It is hard to decide which asset class Bitcoin fits into! Some say it is a commodity, and classify it with gold. Others says it is a currency. Still others say it falls under ‘alternatives‘. Whatever you think, it has the hallmarks of being very volatile, while not really having much tangible value. It is also largely an unregulated asset, although the authorities are trying to change that.
Overall, while some have made riches during the boom period (and indeed I participated on this bandwagon), I would not point it out as the most likely way for me to currently make a fortune. This is due to some of the traits mentioned above, which increase the risk associated with investing in it. Further, when looking at the charts (known as technical analysis), it does not appear to be a coiled spring waiting to take a sharp move higher.
While you may hear fewer stories of making overnight riches from investing in stocks, it does and can happen. For example, take a look at some of the top performing stocks across the FTSE 250 from last quarter.
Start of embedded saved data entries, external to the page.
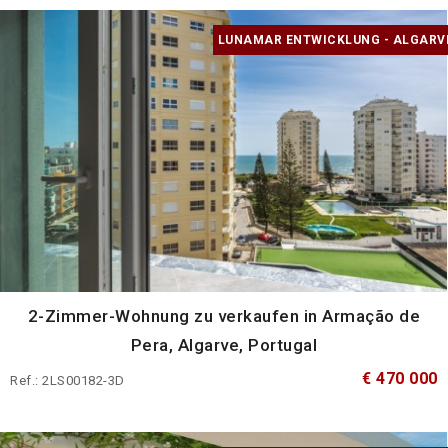
LUNAMAR ENTWICKLUNG - ALGARV
2-Zimmer-Wohnung zu verkaufen in Armação de
Pera, Algarve, Portugal
€ 470 000
Ref.: 2LS00182-3D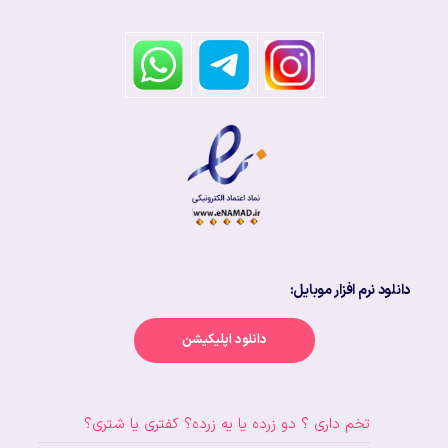
دانلود نرم افزار موبایل:
دانلود اپلیکیشن
تخم داری ؟ دو زرده یا یه زرده؟ کفتری یا شتری؟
The London Stock Exchange Group returned 33.2% in those three months alone! Past performance does not indicate future returns, but if you extrapolate that three-month performance out over a year, you can see how there is the potential for large profits.
I favour investing in stocks due to the lower risk shown when comparing it to Bitcoin. While this reduces potential returns, I think it is a much safer and appropriate risk trade-off when aiming to retire early.
Arguably the most traditional form of investment, bonds can be said to be the lowest risk of the three asset classes mentioned. The risk you take as an investor is that the company defaults on their debt obligations. This is unlikely if you buy the bond from a reputable firm.
For example, an HSBC bond which redeems in five years has appreciated in value by 7.8% over the past year. Add onto this a US dollar coupon of 4.25%, and you can see the appeal.
I definitely like buying bonds for income and a low risk investment, but if I am trying to make significant gains, bonds are unlikely to be the right asset class for me. Overall, I favour stocks.